The Last Mountain by Bill Haney (USA, 2011) exposes a shocking truth of environmental devastation as a result of corporate and political greed. The film records the decimation of the Appalachian Mountains for the purposes of coal extraction. The film builds a strong case of how mountaintop removal can be eliminated, in a manner that is not only passionate but graceful and cinematic.

In Nostalgia for the Light (Nostalgia de la Luz) from 2010, Patricio Guzman, storyteller of Chile’s political and social turmoil for the past 40 years, presents his most lyrical documentary to date. He provides the poetic narration himself and uses the Atacama Desert (the driest place on earth and ideal for the study of the stars) as a focal point to draw a philosophical connection between astrology, “the archaelogy of the skies”, and the gruesome human history of the location. Near the Atacama observatory with its colossal telescopes, one finds the ruins of Chacabuco, site of the largest concentration camp created by Pinochet’s regime and also a burial ground where ancient remains of native Indian workers lay scattered.

The focus of the festival this year was on two different geographical regions: Denmark, and the general Balkans region. Twelve films from Denmark screened, amongst which were four documentaries for children, and six films from four Balkan countries. Denmark has a long tradition in the documentary genre, with directors as varied as pioneer Theodor Christensen, Henning Carlsen and innovative filmmaker Jorgen Leth. The documentaries shown came to grips with a vast range of stories that dealt with human rights, political and social upheavals and environmental devastation, as well as the extremes of human nature; keen on experimentation, they often propose cinematically novel viewpoints on such stories.

A very interesting and powerful film in the Danish section was The Samurai Case directed by Eva Mulvad (Denmark 2011), about the case of a man who accidentally killed his friend with a samurai sword during a night of revelries. The film explores the grey areas between guilt and innocence, as well as the plight of a man who will always be burdened with horrific regrets.

And the Balkan region, much celebrated in the last decade for its fiction production, has also undergone a surge of filmmaking in the documentary genre.

O Gringo (Stranac) by Darko Bajic (Serbia/Brazil 2011), about Serbian football player Dejan Petkovic, an ebullient character and idol to his compatriots and to the Brazilians whose teams he’s played for over the years, is a very entertaining and openhearted film and a testament to what people all over the world find so exhilarating about football.

The King (Kralj) by Dejan Acimovic (Croatia 2011) was another very moving and inspiring Balkan documentary about one of the greatest sportsmen ever.  Darko Kralj (The King) lost his leg in 1991 during the war in Croatia. Nonetheless he is the only sportsman in the history of sports to have beaten a world record in his category five times in a row at a single world championship.

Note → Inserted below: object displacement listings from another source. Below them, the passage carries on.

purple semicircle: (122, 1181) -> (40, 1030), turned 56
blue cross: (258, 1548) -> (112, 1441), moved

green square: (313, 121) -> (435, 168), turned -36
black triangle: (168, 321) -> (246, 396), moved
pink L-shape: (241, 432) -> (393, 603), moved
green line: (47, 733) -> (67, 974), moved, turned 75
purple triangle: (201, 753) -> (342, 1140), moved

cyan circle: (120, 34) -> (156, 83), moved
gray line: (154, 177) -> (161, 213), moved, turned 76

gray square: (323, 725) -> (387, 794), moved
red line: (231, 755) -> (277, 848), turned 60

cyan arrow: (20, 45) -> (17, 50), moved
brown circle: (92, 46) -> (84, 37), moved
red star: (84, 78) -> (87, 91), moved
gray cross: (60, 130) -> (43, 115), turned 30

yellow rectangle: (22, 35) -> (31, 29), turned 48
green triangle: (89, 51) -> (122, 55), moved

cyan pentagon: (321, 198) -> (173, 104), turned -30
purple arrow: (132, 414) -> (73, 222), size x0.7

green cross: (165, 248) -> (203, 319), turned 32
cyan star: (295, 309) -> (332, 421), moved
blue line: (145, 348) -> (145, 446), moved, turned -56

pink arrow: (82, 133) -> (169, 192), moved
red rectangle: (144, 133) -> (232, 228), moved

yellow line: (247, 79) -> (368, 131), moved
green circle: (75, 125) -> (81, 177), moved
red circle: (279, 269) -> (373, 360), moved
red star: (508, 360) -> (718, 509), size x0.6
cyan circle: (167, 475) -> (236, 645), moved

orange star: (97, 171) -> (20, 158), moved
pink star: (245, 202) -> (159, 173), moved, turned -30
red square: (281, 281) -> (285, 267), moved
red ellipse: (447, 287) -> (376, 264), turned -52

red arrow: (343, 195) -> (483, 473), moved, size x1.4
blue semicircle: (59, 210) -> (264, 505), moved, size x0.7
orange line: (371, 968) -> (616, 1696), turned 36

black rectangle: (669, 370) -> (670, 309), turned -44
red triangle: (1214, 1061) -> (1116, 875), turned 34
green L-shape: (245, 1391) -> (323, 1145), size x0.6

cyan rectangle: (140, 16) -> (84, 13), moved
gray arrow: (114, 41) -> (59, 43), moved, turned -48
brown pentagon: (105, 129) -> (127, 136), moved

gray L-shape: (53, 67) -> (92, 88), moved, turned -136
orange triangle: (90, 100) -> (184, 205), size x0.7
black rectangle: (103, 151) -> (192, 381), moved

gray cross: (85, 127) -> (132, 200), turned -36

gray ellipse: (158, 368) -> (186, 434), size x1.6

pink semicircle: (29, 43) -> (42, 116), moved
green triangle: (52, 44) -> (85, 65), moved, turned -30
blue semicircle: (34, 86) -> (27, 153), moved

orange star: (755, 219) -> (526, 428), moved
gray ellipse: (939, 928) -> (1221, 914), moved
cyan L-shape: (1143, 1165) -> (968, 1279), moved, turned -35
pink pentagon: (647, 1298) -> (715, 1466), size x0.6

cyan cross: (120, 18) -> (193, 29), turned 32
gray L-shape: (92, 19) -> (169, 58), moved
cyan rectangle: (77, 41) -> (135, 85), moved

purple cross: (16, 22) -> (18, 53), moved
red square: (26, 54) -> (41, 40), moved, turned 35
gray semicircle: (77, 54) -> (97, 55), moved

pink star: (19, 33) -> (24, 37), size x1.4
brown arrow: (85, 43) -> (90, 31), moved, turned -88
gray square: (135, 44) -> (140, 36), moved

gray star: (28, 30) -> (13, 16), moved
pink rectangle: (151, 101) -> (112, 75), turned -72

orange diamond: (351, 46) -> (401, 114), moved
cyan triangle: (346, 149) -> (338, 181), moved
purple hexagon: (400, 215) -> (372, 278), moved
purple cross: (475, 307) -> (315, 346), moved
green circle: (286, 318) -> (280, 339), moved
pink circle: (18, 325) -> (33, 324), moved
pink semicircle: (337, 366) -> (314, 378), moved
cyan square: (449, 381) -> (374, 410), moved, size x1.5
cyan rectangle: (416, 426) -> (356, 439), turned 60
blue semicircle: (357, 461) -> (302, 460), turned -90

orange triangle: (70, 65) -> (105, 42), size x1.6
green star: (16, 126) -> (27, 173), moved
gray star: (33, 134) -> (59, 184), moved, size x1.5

It can be said that the 185 films presented at the Thessaloniki Documentary Festival this year presented 185 truths and 185 versions of reality. It is no longer Greece, Spain, Portugal and indeed the whole of Europe that is in turmoil, but our entire world is in physical and moral discontent. This is why it is so important, so necessary and so urgent for documentary filmmakers to record the facts and also express each different truth, each one of which is a complex reality. Their quests for freedom, identity, hope, and knowledge share their search for humanity in its many forms.